◆ Exercise description: Transcribe the listing in full, word for word; pictures do not belong in the copy.

◆ Dataset records:
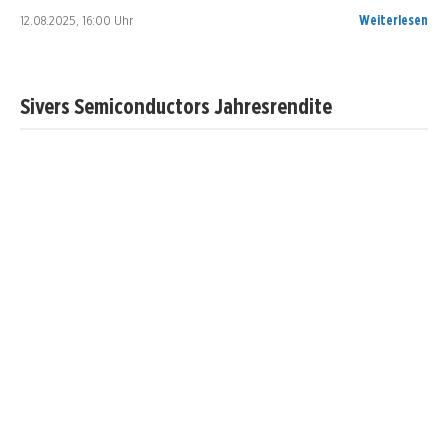
12.08.2025, 16:00 Uhr
Weiterlesen
Sivers Semiconductors Jahresrendite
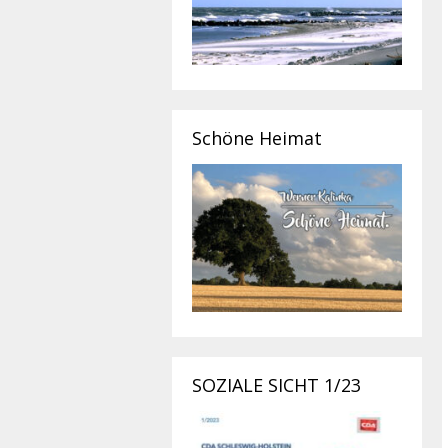
Schöne Heimat
SOZIALE SICHT 1/23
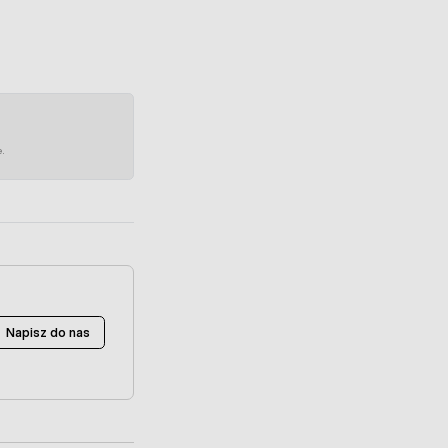
e.
Napisz do nas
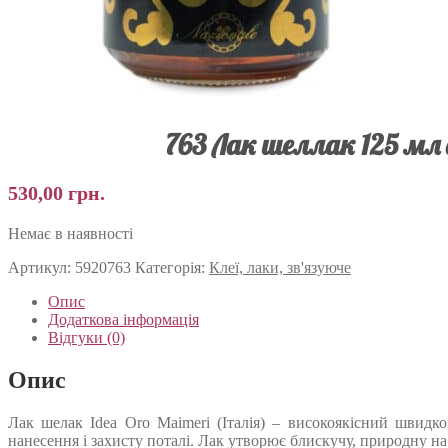
763 Лак шеллак 125 мл 
530,00
грн.
Немає в наявності
Артикул:
5920763
Категорія:
Клеї, лаки, зв'язуюче
Опис
Додаткова інформація
Відгуки (0)
Опис
Лак шелак Idea Oro Maimeri (Італія) – високоякісний швид
нанесення і захисту поталі. Лак утворює блискучу, природну н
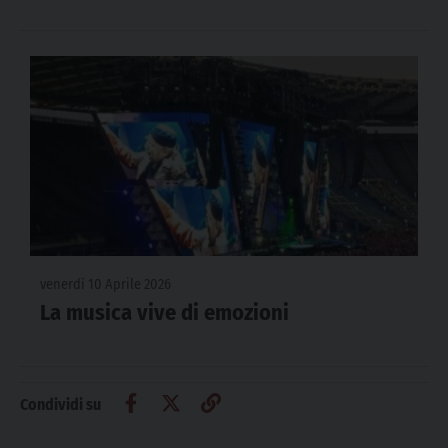
venerdì 10 Aprile 2026
La musica vive di emozioni
Condividi su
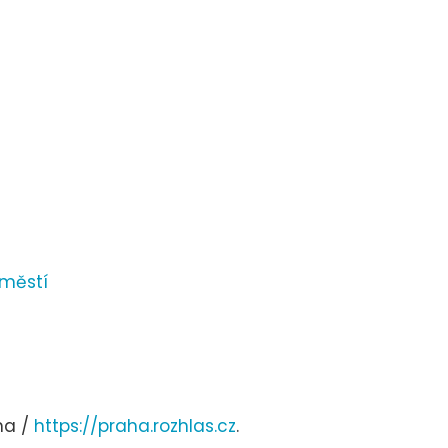
áměstí
ha /
https://praha.rozhlas.cz
.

◆ Result for this exercise:
12.08.2025, 16:00 Uhr
Weiterlesen
Sivers Semiconductors Jahresrendite
Schöne Heimat
SOZIALE SICHT 1/23
e.
Napisz do nas
763 Лак шеллак 125 мл 
530,00
грн.
Немає в наявності
Артикул:
5920763
Категорія:
Клеї, лаки, зв'язуюче
Опис
Додаткова інформація
Відгуки (0)
Опис
Лак шелак Idea Oro Maimeri (Італія) – високоякісний швид
нанесення і захисту поталі. Лак утворює блискучу, природну н
venerdì 10 Aprile 2026
La musica vive di emozioni
Condividi su
áměstí
ha /
https://praha.rozhlas.cz
.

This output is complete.